After years of watching our pension system falling apart, it seems that pensions minister Steve Webb may finally be getting to grips with the inadequacies of the UK state pension. If the reports are accurate, a pension revolution is about to occur.
For years, government has tinkered with our current inadequate state pension system, adding to its complexity while failing to address the fundamental problems associated with mass means-testing of pensioners. As the OECD recen-tly pointed out, the UK has just about the lowest state pension in the developed world – and it is by far the most complex. Most people have no idea what state pension they will be entitled to.
The fundamental problem is that our state pension system undermines private pension saving. If around half of pensioners end up entitled to means-tested benefits, their private pensions will be penalised and some may see their whole private pension effectively taken away.
As we are about to launch a national system of auto-enrolment and a new national pension scheme (Nest) specifically targeted at low to moderate earners, we would be at risk of putting these workers into a pension which would ultimately be partly or totally removed from them by the means test.
It is those low to moderate earners who are most likely to lose out and they will be unable to save enough to float themselves off means testing.
Therefore, in order to alleviate some of the problems of auto-enrolment and the official Nest system, it is important that the Government sorts this out. At last, it seems it is intending to do just that.

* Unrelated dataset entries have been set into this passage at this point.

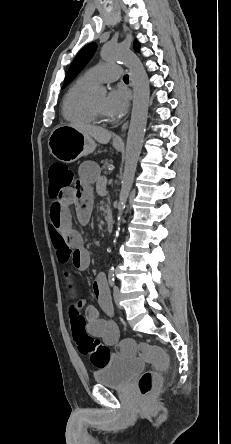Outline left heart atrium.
Returning <instances> with one entry per match:
<instances>
[{"label": "left heart atrium", "mask_w": 231, "mask_h": 444, "mask_svg": "<svg viewBox=\"0 0 231 444\" xmlns=\"http://www.w3.org/2000/svg\"><path fill=\"white\" fill-rule=\"evenodd\" d=\"M128 104V92L124 88H115L106 97L105 112L111 118H119L127 111Z\"/></svg>", "instance_id": "1"}]
</instances>
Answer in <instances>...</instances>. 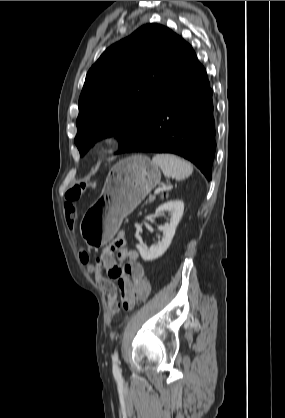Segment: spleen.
I'll return each instance as SVG.
<instances>
[{
	"mask_svg": "<svg viewBox=\"0 0 285 418\" xmlns=\"http://www.w3.org/2000/svg\"><path fill=\"white\" fill-rule=\"evenodd\" d=\"M152 163L160 167L166 177L176 180L185 179L193 172L189 162L172 154H156L152 158Z\"/></svg>",
	"mask_w": 285,
	"mask_h": 418,
	"instance_id": "spleen-1",
	"label": "spleen"
}]
</instances>
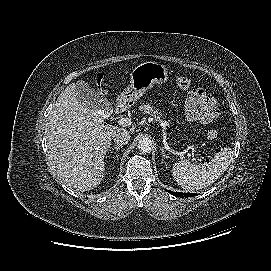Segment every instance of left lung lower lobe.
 <instances>
[{"label": "left lung lower lobe", "mask_w": 271, "mask_h": 271, "mask_svg": "<svg viewBox=\"0 0 271 271\" xmlns=\"http://www.w3.org/2000/svg\"><path fill=\"white\" fill-rule=\"evenodd\" d=\"M167 192H169L170 194L176 196V197H192L195 196L196 194L194 193H178V192H172L169 190H166Z\"/></svg>", "instance_id": "left-lung-lower-lobe-1"}]
</instances>
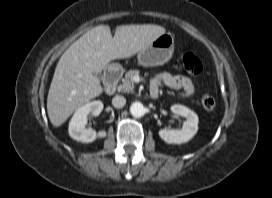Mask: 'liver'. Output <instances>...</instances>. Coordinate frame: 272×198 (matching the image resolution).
<instances>
[{
	"mask_svg": "<svg viewBox=\"0 0 272 198\" xmlns=\"http://www.w3.org/2000/svg\"><path fill=\"white\" fill-rule=\"evenodd\" d=\"M164 27L122 25L112 37L108 25H99L84 33L61 56L47 97V112L53 126H61L72 113L103 88L95 74L102 72L111 60L126 59L147 48Z\"/></svg>",
	"mask_w": 272,
	"mask_h": 198,
	"instance_id": "obj_1",
	"label": "liver"
}]
</instances>
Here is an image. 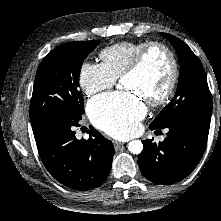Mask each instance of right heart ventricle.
Masks as SVG:
<instances>
[{
	"instance_id": "1",
	"label": "right heart ventricle",
	"mask_w": 221,
	"mask_h": 221,
	"mask_svg": "<svg viewBox=\"0 0 221 221\" xmlns=\"http://www.w3.org/2000/svg\"><path fill=\"white\" fill-rule=\"evenodd\" d=\"M145 42H119L100 52L103 66L116 78H121L136 52Z\"/></svg>"
}]
</instances>
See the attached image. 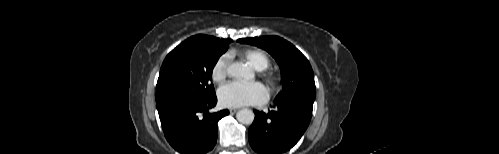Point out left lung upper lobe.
I'll use <instances>...</instances> for the list:
<instances>
[{
    "label": "left lung upper lobe",
    "instance_id": "1",
    "mask_svg": "<svg viewBox=\"0 0 499 154\" xmlns=\"http://www.w3.org/2000/svg\"><path fill=\"white\" fill-rule=\"evenodd\" d=\"M237 41L262 48L275 58L281 69L283 84L276 102H285L297 96L315 98L316 87L311 65L290 42L278 36L242 38Z\"/></svg>",
    "mask_w": 499,
    "mask_h": 154
}]
</instances>
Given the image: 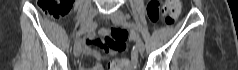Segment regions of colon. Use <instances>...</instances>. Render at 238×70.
<instances>
[{"label":"colon","instance_id":"1","mask_svg":"<svg viewBox=\"0 0 238 70\" xmlns=\"http://www.w3.org/2000/svg\"><path fill=\"white\" fill-rule=\"evenodd\" d=\"M42 11L52 18H62L68 14L71 9V0H40ZM181 9L180 0H167L164 7L161 9L160 1H150L147 4V14L149 19L156 23L160 20L161 12H165V22L170 24L174 21ZM128 33L125 30L111 28L106 31L105 43L109 48L117 51H122L126 47V38ZM125 59L112 60L109 65V70H123L127 66Z\"/></svg>","mask_w":238,"mask_h":70}]
</instances>
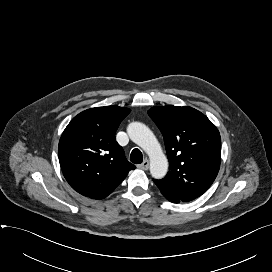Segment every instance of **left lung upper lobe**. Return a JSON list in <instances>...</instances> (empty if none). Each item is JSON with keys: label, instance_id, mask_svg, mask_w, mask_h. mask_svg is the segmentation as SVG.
<instances>
[{"label": "left lung upper lobe", "instance_id": "left-lung-upper-lobe-1", "mask_svg": "<svg viewBox=\"0 0 272 272\" xmlns=\"http://www.w3.org/2000/svg\"><path fill=\"white\" fill-rule=\"evenodd\" d=\"M149 116L163 134L169 172L157 187L168 200L199 197L215 180L221 161V137L200 111L184 106H156Z\"/></svg>", "mask_w": 272, "mask_h": 272}]
</instances>
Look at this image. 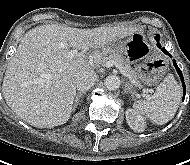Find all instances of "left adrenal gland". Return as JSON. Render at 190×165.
I'll use <instances>...</instances> for the list:
<instances>
[{
	"label": "left adrenal gland",
	"mask_w": 190,
	"mask_h": 165,
	"mask_svg": "<svg viewBox=\"0 0 190 165\" xmlns=\"http://www.w3.org/2000/svg\"><path fill=\"white\" fill-rule=\"evenodd\" d=\"M125 93L126 94H131V86H130V84L129 83H126L125 84ZM132 96V95H131Z\"/></svg>",
	"instance_id": "a2214340"
}]
</instances>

The idea is to introduce a flat-rate state pension which combines the basic and second state pensions into one payment of £140 a week. This is above the pension credit level of just over £132 a week and well above the full basic state pension of just over £97 a week.
Everyone would automatically get this higher pension, so most women would receive a much better state pension without having to claim pension credit and without penalty to their private savings. I assume there will be some transitional protection for anyone whose state pension would have been above that level.
Imagine it – one decent, flat-rate state pension that everyone could understand. This would be the best news for pensions in years.